O efeito do volume de trabalho (Quadro III) não se
mostrou significativo para nenhuma das variáveis em
estudo, indicando que a qualidade dos pré-requisitos,
nomeadamente, nas diferentes zonas das instalações
e ao nível dos aspectos de funcionamento, é independente do volume de trabalho dos manipuladores.

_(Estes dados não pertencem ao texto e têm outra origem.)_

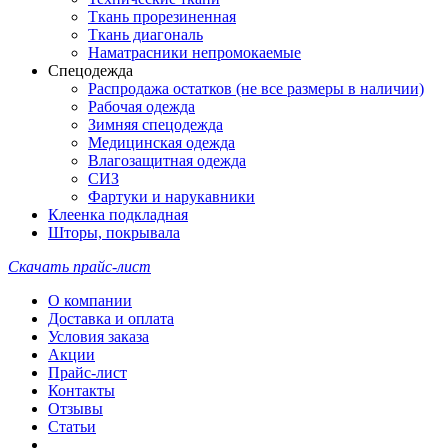
Ткань прорезиненная
Ткань диагональ
Наматрасники непромокаемые
Спецодежда
Распродажа остатков (не все размеры в наличии)
Рабочая одежда
Зимняя спецодежда
Медицинская одежда
Влагозащитная одежда
СИЗ
Фартуки и нарукавники
Клеенка подкладная
Шторы, покрывала
Скачать прайс-лист
О компании
Доставка и оплата
Условия заказа
Акции
Прайс-лист
Контакты
Отзывы
Статьи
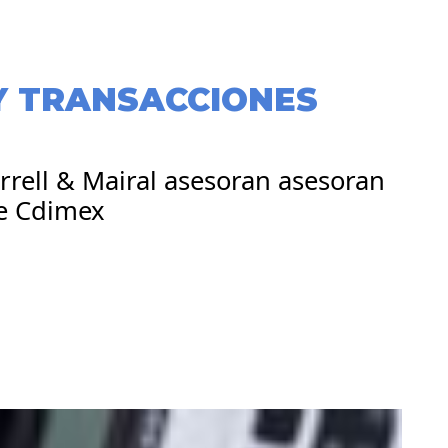
Y TRANSACCIONES
arrell & Mairal asesoran asesoran
de Cdimex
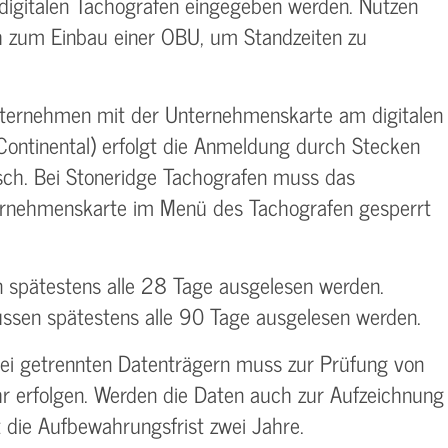
n digitalen Tachografen eingegeben werden. Nutzen
ch zum Einbau einer OBU, um Standzeiten zu
Unternehmen mit der Unternehmenskarte am digitalen
ontinental) erfolgt die Anmeldung durch Stecken
ch. Bei Stoneridge Tachografen muss das
ernehmenskarte im Menü des Tachografen gesperrt
 spätestens alle 28 Tage ausgelesen werden.
ssen spätestens alle 90 Tage ausgelesen werden.
ei getrennten Datenträgern muss zur Prüfung von
hr erfolgen. Werden die Daten auch zur Aufzeichnung
t die Aufbewahrungsfrist zwei Jahre.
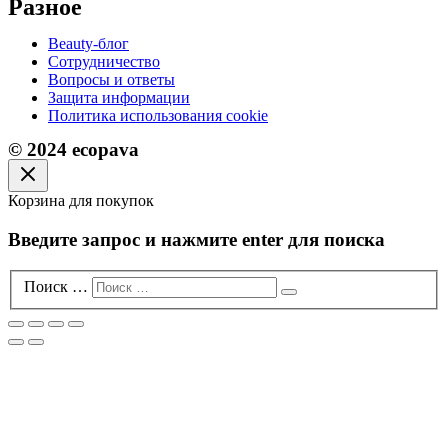
Разное
Beauty-блог
Сотрудничество
Вопросы и ответы
Защита информации
Политика использования cookie
© 2024 ecopava
Корзина для покупок
Введите запрос и нажмите enter для поиска
Поиск …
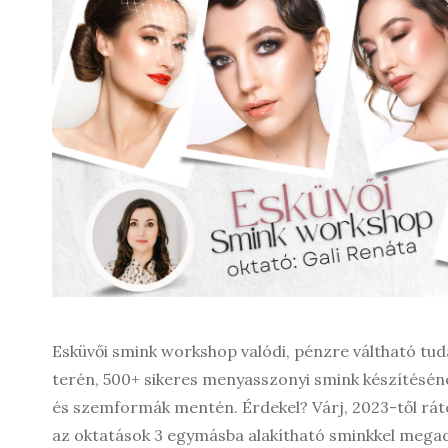
Esküvői smink workshop valódi, pénzre váltható tud
terén, 500+ sikeres menyasszonyi smink készítéséne
és szemformák mentén. Érdekel? Várj, 2023-től rát
az oktatások 3 egymásba alakítható sminkkel megadj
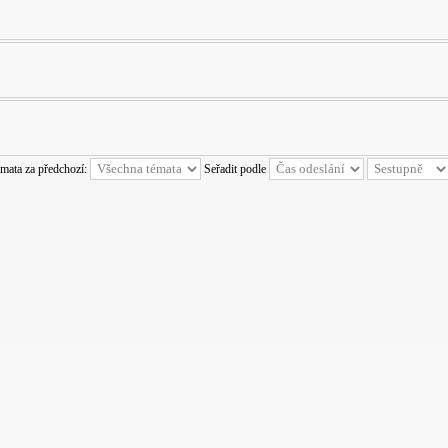
émata za předchozí:
Seřadit podle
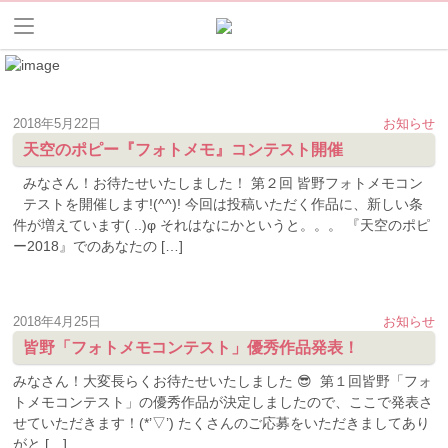
2018年5月22日
お知らせ
天空のポピー『フォトメモ』コンテスト開催
みなさん！お待たせいたしました！ 第２回 皆野フォトメモコン
テストを開催します!(^^)! 今回は投稿いただく作品に、新しい条
件が増えています( ..)φ それはなにかというと。。。 『天空のポピ
ー2018』でのあなたの […]
2018年4月25日
お知らせ
皆野「フォトメモコンテスト」優秀作品発表！
みなさん！大変長らくお待たせいたしました 😎 第１回皆野「フォ
トメモコンテスト」の優秀作品が決定しましたので、ここで発表さ
せていただきます！(*’▽’) たくさんのご応募をいただきましてあり
がと […]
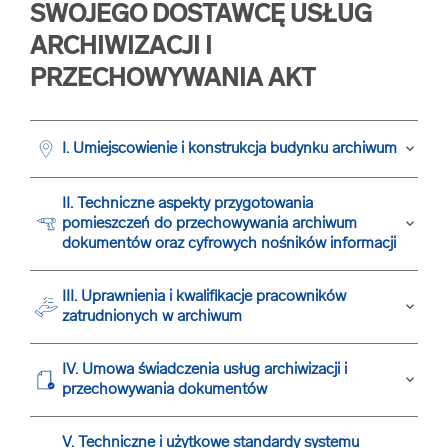
SWOJEGO DOSTAWCĘ USŁUG
ARCHIWIZACJI I
PRZECHOWYWANIA AKT
I. Umiejscowienie i konstrukcja budynku archiwum
keyboard_arrow_down
II. Techniczne aspekty przygotowania
pomieszczeń do przechowywania archiwum
keyboard_arrow_down
dokumentów oraz cyfrowych nośników informacji
III. Uprawnienia i kwalifikacje pracowników
keyboard_arrow_down
zatrudnionych w archiwum
IV. Umowa świadczenia usług archiwizacji i
keyboard_arrow_down
przechowywania dokumentów
V. Techniczne i użytkowe standardy systemu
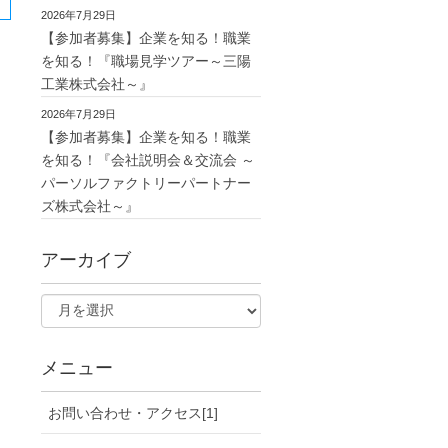
2026年7月29日
【参加者募集】企業を知る！職業
を知る！『職場見学ツアー～三陽
工業株式会社～』
2026年7月29日
【参加者募集】企業を知る！職業
を知る！『会社説明会＆交流会 ～
パーソルファクトリーパートナー
ズ株式会社～』
アーカイブ
メニュー
お問い合わせ・アクセス[1]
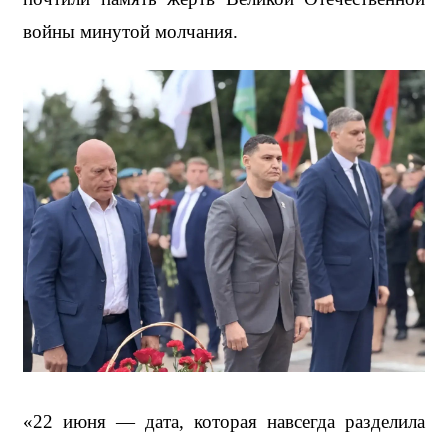
войны минутой молчания.
«22 июня — дата, которая навсегда разделила 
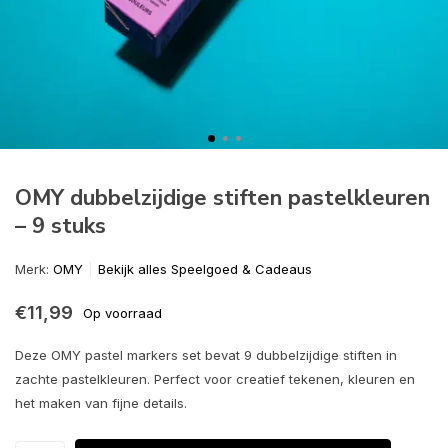
OMY dubbelzijdige stiften pastelkleuren
– 9 stuks
Merk:
OMY
Bekijk alles Speelgoed & Cadeaus
€11,99
Op voorraad
Deze OMY pastel markers set bevat 9 dubbelzijdige stiften in
zachte pastelkleuren. Perfect voor creatief tekenen, kleuren en
het maken van fijne details.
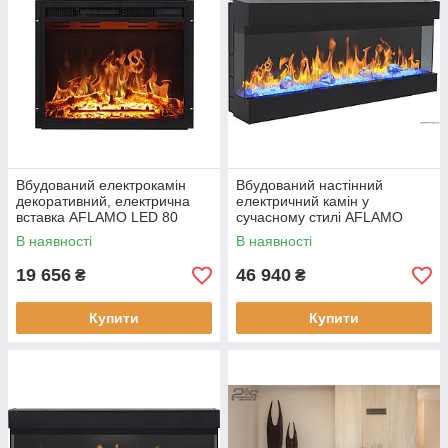
Вбудований електрокамін
Вбудований настінний
декоративний, електрична
електричний камін у
вставка AFLAMO LED 80
сучасному стилі AFLAMO
CLASSIC для обігріву будинку
IMPERIAL 60 для обігріву
В наявності
В наявності
будинку, квартири
19 656
46 940
₴
₴
Купити
Купити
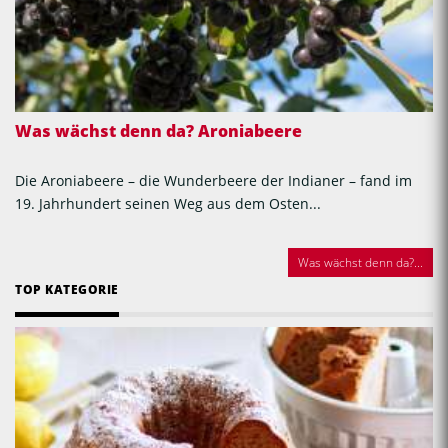
Was wächst denn da? Aroniabeere
Die Aroniabeere – die Wunderbeere der Indianer – fand im
19. Jahrhundert seinen Weg aus dem Osten...
Was wächst denn da?...
TOP KATEGORIE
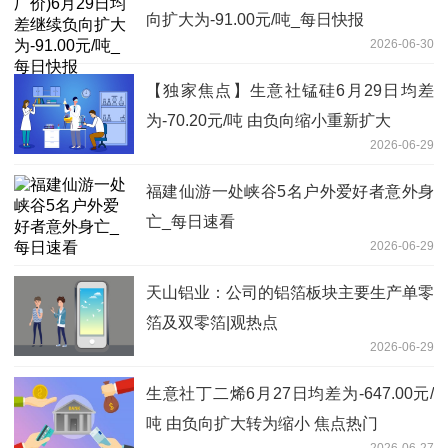
向扩大为-91.00元/吨_每日快报
2026-06-30
【独家焦点】生意社锰硅6月29日均差
为-70.20元/吨 由负向缩小重新扩大
2026-06-29
福建仙游一处峡谷5名户外爱好者意外身
亡_每日速看
2026-06-29
天山铝业：公司的铝箔板块主要生产单零
箔及双零箔|观热点
2026-06-29
生意社丁二烯6月27日均差为-647.00元/
吨 由负向扩大转为缩小 焦点热门
2026-06-27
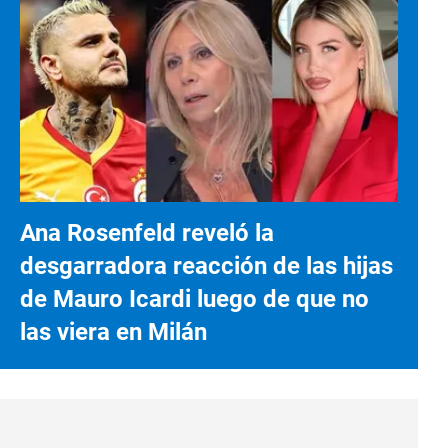
Ana Rosenfeld reveló la
desgarradora reacción de las hijas
de Mauro Icardi luego de que no
las viera en Milán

Particularmente nos aspectos de funcionamento,
onde poderia ser espectável que em contextos de
mais trabalho houvesse uma pior qualidade das práticas de manipulação, verificamos que o efeito do
volume de trabalho não se mostrou significativo
(p = 0,360).
5. Discussão
A lista de verificação com cerca de 140 itens aplicada às 32 cantinas alvo do presente estudo permitiu
determinar que, em termos médios, as cantinas apresentavam condições de laboração minimamente satisfatórias, com cerca de metade dos itens verificados
em conformidade com os critérios considerados satisfatórios (Quadro I). Não obstante, para 38 dos itens
avaliados, cerca de metade das cantinas foi considerada conforme. As falhas encontradas, quer a nível
estrutural, quer a nível de funcionamento, podem
comprometer a segurança dos alimentos servidos
nestes estabelecimentos.
Ao nível da zona de recepção e armazenagem, as
condições observadas situam-se na generalidade
acima da média. Os aspectos menos correctos decorrem da ausência de um horário próprio de recepção
de géneros, o que impede a instituição de um proce-
dimento de inspecção à chegada, assim como a total
ausência de registo de alimentos rejeitados. Na despensa, algumas cantinas apresentavam o mobiliário
em mau estado de conservação e/ou de limpeza, mas
as situações consideradas mais preocupantes surgiram ao nível da rede de frio, tendo sido observados
equipamentos em abuso de temperatura, falta de indicação visual de temperaturas, falta de registos diários
das mesmas e acondicionamento deficiente. Estes
aspectos, potencialmente responsáveis por contaminações cruzadas, foram observados em mais 66% dos
congeladores e cerca de metade dos frigoríficos. As
falhas mais comuns relacionavam-se com a sobrecarga das arcas frigoríficas, o que dificulta o arrefecimento homogéneo dos produtos e a não separação
por famílias. Esta falha ao nível do acondicionamento adequado dos géneros alimentícios conservados no
frio foi também observada por Fonseca et al. (1994)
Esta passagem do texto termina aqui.